Subtype-Former is a deep learning cancer subtyping method based on multi-omics input. The input of Subtype-Former includes copy number, mRNA, miRNA, and DNA methylation, and the output is the corresponding cancer subtype for each sample. Meanwhile, Subtype-Former can automatically determine the number of subtypes when the subtype number is not specified. Subtype-Former runs fast and can work for pan-cancer tasks with a large amount of data.

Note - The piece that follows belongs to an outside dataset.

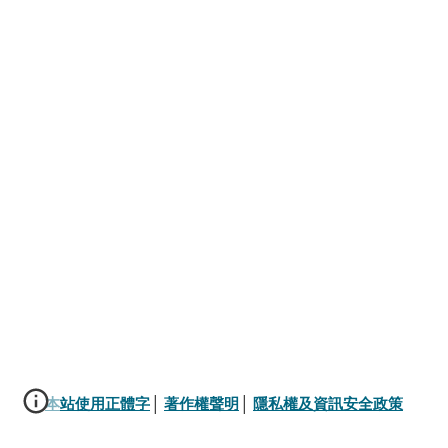
本站使用正體字
│ 
著作權聲明
│ 
隱私權及資訊安全政策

# We can use the following command to finish the subtyping process (We take BRCA as an example):
python SubtypeFormer.py -m SubtypeFormer -c BRCA
# the Clustering output file are stored in ./results/subtype_1/BRCA.SubtypeFormer
Subtype-Former's Consensus clustering module is used as follows:
python SubtypeFormer.py -m cc -c BRCA
# record the corresponding class label for each sample and the output file is ./results/cc/BRCA.cc
Subtype-Former also supports the calculation of NMI and ARI:
python SubtypeFormer.py -m SubtypeFormer -c BRCA -d dataset_2
python SubtypeFormer.py -m nmiari -c BRCA
# record the corresponding class label for each sample and the output file is ./results/nmiari/BRCA.SubtypeFormer
Finally, we give a method to calculate all the results of Subtype-Former easily:
python run_all.py
# record the corresponding class label for each sample and the output file is ./results
Subtype-Former is based on the Python program language. The version of python is 3.8. We also use some open-source libraries: scikit-learn 0.23.2, pandas 1.1.3, numpy 1.19.2, pytorch 1.8.0. Subtype has been working on the Windows platform correctly. We used the NVIDIA GTX 2060 (8G) and Intel 10400F for the training.